What is routing?
Instead of sending every request to the same expensive model, Manifest scores each query and routes it to the cheapest model that can handle it.- Four tiers: simple, standard, complex, reasoning.
- Scoring happens in under 2 ms with zero external calls.
The four tiers
Simple
Greetings, definitions, short factual questions. Routed to the cheapest model.
Standard
General coding help, moderate questions. Good quality at low cost.
Complex
Multi-step tasks, large context, code generation. Best quality models.
Reasoning
Formal logic, proofs, math, multi-constraint problems.

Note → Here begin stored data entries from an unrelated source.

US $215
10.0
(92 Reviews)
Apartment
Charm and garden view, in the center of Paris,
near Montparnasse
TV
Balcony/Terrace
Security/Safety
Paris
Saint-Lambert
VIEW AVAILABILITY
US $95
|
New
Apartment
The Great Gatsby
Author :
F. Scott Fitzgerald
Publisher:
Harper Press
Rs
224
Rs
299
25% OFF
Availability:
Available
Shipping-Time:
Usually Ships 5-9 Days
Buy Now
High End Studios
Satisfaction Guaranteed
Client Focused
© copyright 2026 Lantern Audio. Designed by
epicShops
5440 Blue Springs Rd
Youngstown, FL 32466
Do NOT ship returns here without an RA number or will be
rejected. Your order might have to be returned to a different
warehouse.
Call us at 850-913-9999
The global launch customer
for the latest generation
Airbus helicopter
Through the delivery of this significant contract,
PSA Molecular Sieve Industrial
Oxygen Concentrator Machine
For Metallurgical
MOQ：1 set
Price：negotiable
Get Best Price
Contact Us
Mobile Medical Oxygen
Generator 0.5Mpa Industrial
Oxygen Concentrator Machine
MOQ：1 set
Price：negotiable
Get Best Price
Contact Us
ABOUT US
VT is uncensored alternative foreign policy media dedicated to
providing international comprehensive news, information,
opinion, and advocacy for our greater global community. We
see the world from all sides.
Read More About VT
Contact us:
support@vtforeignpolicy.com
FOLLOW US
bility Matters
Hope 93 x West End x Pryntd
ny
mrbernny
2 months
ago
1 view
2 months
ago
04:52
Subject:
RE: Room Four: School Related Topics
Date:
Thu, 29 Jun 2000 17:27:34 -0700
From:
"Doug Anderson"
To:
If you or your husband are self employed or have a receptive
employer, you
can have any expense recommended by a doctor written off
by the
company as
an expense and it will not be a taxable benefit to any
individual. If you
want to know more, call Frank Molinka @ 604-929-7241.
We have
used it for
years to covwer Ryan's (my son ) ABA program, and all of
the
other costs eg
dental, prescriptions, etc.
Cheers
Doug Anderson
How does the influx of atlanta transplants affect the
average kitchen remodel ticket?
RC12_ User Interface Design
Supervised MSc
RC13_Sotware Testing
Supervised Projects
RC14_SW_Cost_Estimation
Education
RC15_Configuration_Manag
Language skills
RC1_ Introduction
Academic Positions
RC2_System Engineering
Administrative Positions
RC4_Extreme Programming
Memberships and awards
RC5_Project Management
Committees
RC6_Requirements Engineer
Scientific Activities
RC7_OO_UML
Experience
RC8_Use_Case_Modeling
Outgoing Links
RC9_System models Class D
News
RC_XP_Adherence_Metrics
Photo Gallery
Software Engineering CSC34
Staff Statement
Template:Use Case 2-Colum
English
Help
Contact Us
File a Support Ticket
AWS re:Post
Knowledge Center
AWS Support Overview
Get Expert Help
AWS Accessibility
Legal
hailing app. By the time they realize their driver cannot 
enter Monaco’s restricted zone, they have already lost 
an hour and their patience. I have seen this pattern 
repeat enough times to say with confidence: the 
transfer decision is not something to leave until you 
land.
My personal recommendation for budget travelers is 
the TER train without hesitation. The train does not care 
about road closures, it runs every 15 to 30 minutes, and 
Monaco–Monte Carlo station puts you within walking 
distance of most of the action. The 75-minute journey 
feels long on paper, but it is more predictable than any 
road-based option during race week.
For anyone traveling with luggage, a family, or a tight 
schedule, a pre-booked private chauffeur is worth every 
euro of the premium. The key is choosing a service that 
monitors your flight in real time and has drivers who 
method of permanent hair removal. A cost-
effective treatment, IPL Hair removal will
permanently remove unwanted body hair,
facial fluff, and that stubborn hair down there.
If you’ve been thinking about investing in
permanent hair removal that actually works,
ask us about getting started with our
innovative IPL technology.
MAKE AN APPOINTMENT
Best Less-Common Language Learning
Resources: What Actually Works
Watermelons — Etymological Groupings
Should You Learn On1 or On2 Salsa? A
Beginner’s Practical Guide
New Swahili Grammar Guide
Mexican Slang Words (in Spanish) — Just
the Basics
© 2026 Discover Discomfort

Reasoning-capable models only.
How scoring works
23 dimensions grouped into two categories: Keyword-based (13) — Scans the prompt for patterns like “prove”, “write function”, “what is”, etc. Structural (10) — Analyzes token count, nesting depth, code-to-prose ratio, tool count, conversation depth, etc. Each dimension has a weight. The weighted sum maps to a tier via threshold boundaries. A confidence score (0–1) indicates how clearly the request fits its tier.Session momentum
Manifest remembers the last 5 tier assignments (30-minute TTL). Short follow-up messages (“yes”, “do it”) inherit momentum from the conversation, preventing unnecessary tier drops.Tier overrides
Certain signals force a minimum tier:| Signal | Minimum tier |
|---|---|
| Tools detected | standard |
| Large context (>50k tokens) | complex |
| Formal logic keywords | reasoning |
Response headers
Every routed response includes:| Header | Description |
|---|---|
X-Manifest-Tier | Assigned tier |
X-Manifest-Model | Actual model used |
X-Manifest-Provider | Provider (anthropic, openai, google, etc.) |
X-Manifest-Confidence | Scoring confidence (0–1) |
Cloud vs Local
- Cloud
- Local
Routing is performed server-side. Model mappings are managed by the Manifest team and updated regularly.